The compact syntax of RELAX NG is clearer and more succinct than either DTD or XSD syntax, and even the XML syntax of RELAX NG is simpler than that for XSD.

One thing DTDs can do, but (as far as I know) neither RELAX NG nor XSD can do, is define entities (like &copy; for the copyright symbol in HTML).

RELAX NG makes it easiest to express unordered combinations of elements that may occur more than once.2

Both DTD and XSD allow the schema to specify default and fixed values; RELAX NG does not.3

XSD makes it easier to express minimum and maximum number of occurrences for an element.

There is not one “right” schema definition language for all problems, and there probably cannot be. Select the one that is best for the task.

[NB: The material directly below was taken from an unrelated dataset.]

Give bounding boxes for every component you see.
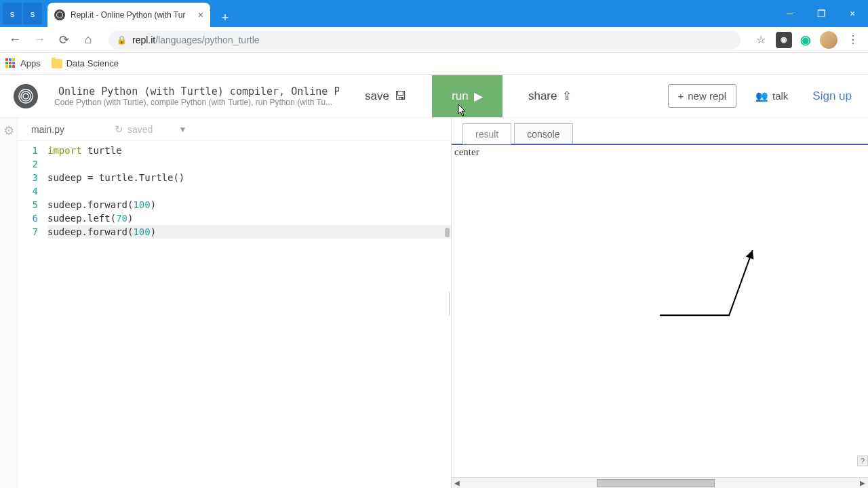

Validating with Jing or Xmllint

There is no way to specify, within the XML document, which RELAX NG schema it is supposed to conform to.

Using jing on merlin (use -c for compact syntax, omit for XML syntax):

$ /home/info/bin/jing -c RNGFile XMLFile

Using jing elsewhere:

$ java -jar /PATH/TO/jing.jar -c RNGFile XMLFile

Using xmllint (only with XML syntax):

$ xmllint --relaxng SCHEMAFILE XMLFILES

References

Software


  1. Version history:
    • Version 1.2.1, 2013 Mar 30. Added “Jing or” to the title of the section “Validating with Jing or Xmllint”.
    • Version 1.2, 2012 Mar 23. Corrected cardinalities in zoo schema: * and + for the animal and section elements.
    • Version 1.1, 2012 Mar 22. Correction on xsd:all.
    • Version 1.0, 2012 Mar 16. Initial version.
  2. David Mertz points out here that XSD cannot do this. Although xsd:all allows for unordered child elements, each child element type can occur just 0 or 1 time.

  3. James Clark, cited here, argues that such “infoset augmentation” is undesirable.